THE TASK: Each entry should be copied as it stands, leaving the pictures behind.

RECORDS FOR THE EXERCISE:
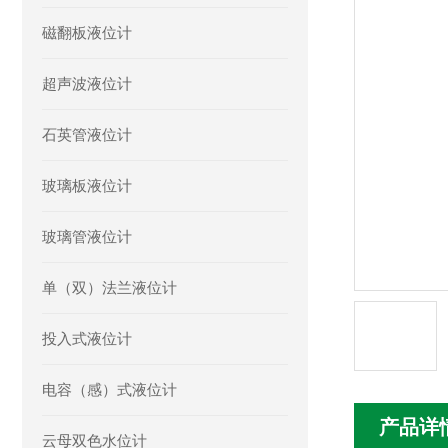
磁翻板液位计
超声波液位计
石英管液位计
玻璃板液位计
玻璃管液位计
单（双）法兰液位计
投入式液位计
电容（感）式液位计
产品详
云母双色水位计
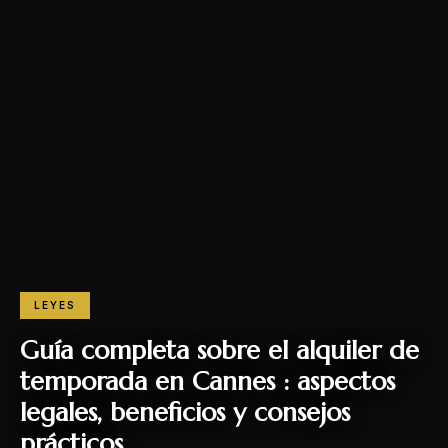
LEYES
Guía completa sobre el alquiler de
temporada en Cannes : aspectos
legales, beneficios y consejos
prácticos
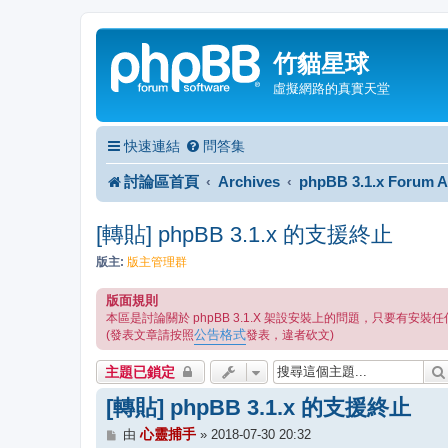
竹貓星球
虛擬網路的真實天堂
快速連結
問答集
討論區首頁
Archives
phpBB 3.1.x Forum A
[轉貼] phpBB 3.1.x 的支援終止
版主:
版主管理群
版面規則
本區是討論關於 phpBB 3.1.X 架設安裝上的問題，只要有
公告格式
(發表文章請按照
發表，違者砍文)
主題已鎖定
[轉貼] phpBB 3.1.x 的支援終止
文
心靈捕手
由
»
2018-07-30 20:32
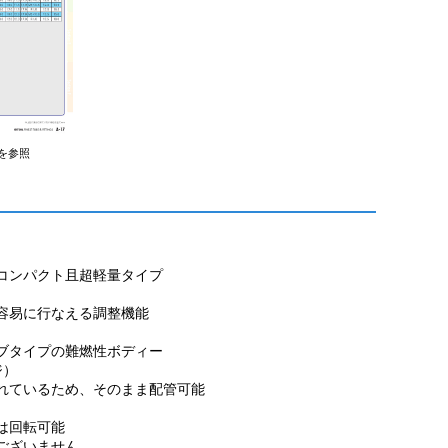
を参照
コンパクト且超軽量タイプ
容易に行なえる調整機能
ブタイプの難燃性ボディー
ジ）
れているため、そのまま配管可能
は回転可能
ございません。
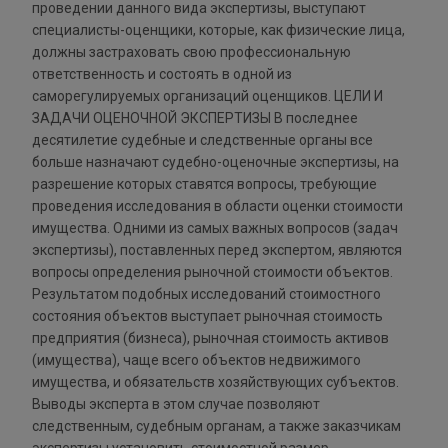
проведении данного вида экспертизы, выступают
специалисты-оценщики, которые, как физические лица,
должны застраховать свою профессиональную
ответственность и состоять в одной из
саморегулируемых организаций оценщиков. ЦЕЛИ И
ЗАДАЧИ ОЦЕНОЧНОЙ ЭКСПЕРТИЗЫ В последнее
десятилетие судебные и следственные органы все
больше назначают судебно-оценочные экспертизы, на
разрешение которых ставятся вопросы, требующие
проведения исследования в области оценки стоимости
имущества. Одними из самых важных вопросов (задач
экспертизы), поставленных перед экспертом, являются
вопросы определения рыночной стоимости объектов.
Результатом подобных исследований стоимостного
состояния объектов выступает рыночная стоимость
предприятия (бизнеса), рыночная стоимость активов
(имущества), чаще всего объектов недвижимого
имущества, и обязательств хозяйствующих субъектов.
Выводы эксперта в этом случае позволяют
следственным, судебным органам, а также заказчикам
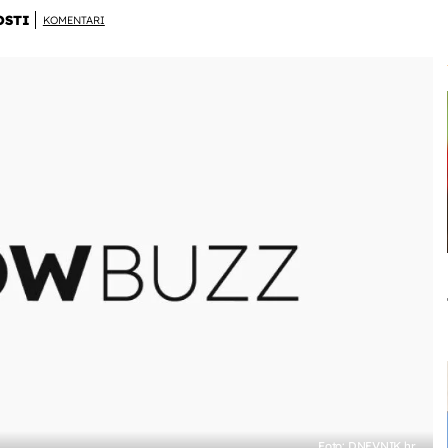
OSTI
KOMENTARI
Foto: DNEVNIK.hr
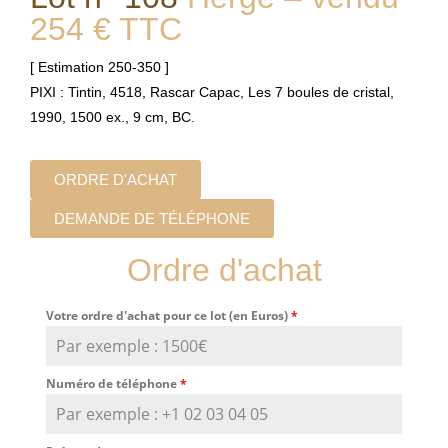
254 € TTC
[ Estimation 250-350 ]
PIXI : Tintin, 4518, Rascar Capac, Les 7 boules de cristal,
1990, 1500 ex., 9 cm, BC.
ORDRE D'ACHAT
DEMANDE DE TÉLÉPHONE
Ordre d'achat
Votre ordre d'achat pour ce lot (en Euros)
*
Numéro de téléphone
*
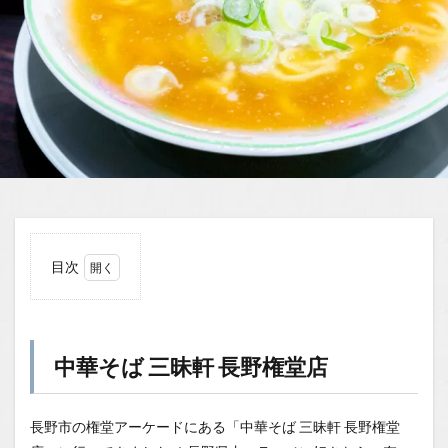
目次
1
中華
そば
三昧
中華そば 三昧軒 長野権堂店
軒
長野
権堂
店
長野市の権堂アーケードにある「中華そば 三昧軒 長野権堂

TASK ANSWER:
磁翻板液位计
超声波液位计
石英管液位计
玻璃板液位计
玻璃管液位计
单（双）法兰液位计
投入式液位计
电容（感）式液位计
产品详
云母双色水位计
LEYES
Guía completa sobre el alquiler de
temporada en Cannes : aspectos
legales, beneficios y consejos
prácticos
竹貓星球
虛擬網路的真實天堂
快速連結
問答集
討論區首頁
Archives
phpBB 3.1.x Forum A
[轉貼] phpBB 3.1.x 的支援終止
版主:
版主管理群
版面規則
本區是討論關於 phpBB 3.1.X 架設安裝上的問題，只要有
公告格式
(發表文章請按照
發表，違者砍文)
主題已鎖定
[轉貼] phpBB 3.1.x 的支援終止
文
心靈捕手
由
»
2018-07-30 20:32
を参照
コンパクト且超軽量タイプ
容易に行なえる調整機能
ブタイプの難燃性ボディー
ジ）
れているため、そのまま配管可能
は回転可能
ございません。
проведении данного вида экспертизы, выступают
специалисты-оценщики, которые, как физические лица,
должны застраховать свою профессиональную
ответственность и состоять в одной из
саморегулируемых организаций оценщиков. ЦЕЛИ И
ЗАДАЧИ ОЦЕНОЧНОЙ ЭКСПЕРТИЗЫ В последнее
десятилетие судебные и следственные органы все
больше назначают судебно-оценочные экспертизы, на
разрешение которых ставятся вопросы, требующие
проведения исследования в области оценки стоимости
имущества. Одними из самых важных вопросов (задач
экспертизы), поставленных перед экспертом, являются
вопросы определения рыночной стоимости объектов.
Результатом подобных исследований стоимостного
состояния объектов выступает рыночная стоимость
предприятия (бизнеса), рыночная стоимость активов
(имущества), чаще всего объектов недвижимого
имущества, и обязательств хозяйствующих субъектов.
Выводы эксперта в этом случае позволяют
следственным, судебным органам, а также заказчикам
OSTI
KOMENTARI
Foto: DNEVNIK.hr
254 € TTC
[ Estimation 250-350 ]
PIXI : Tintin, 4518, Rascar Capac, Les 7 boules de cristal,
1990, 1500 ex., 9 cm, BC.
ORDRE D'ACHAT
DEMANDE DE TÉLÉPHONE
Ordre d'achat
Votre ordre d'achat pour ce lot (en Euros)
*
Numéro de téléphone
*
目次
1
中華
そば
三昧
中華そば 三昧軒 長野権堂店
軒
長野
権堂
店
長野市の権堂アーケードにある「中華そば 三昧軒 長野権堂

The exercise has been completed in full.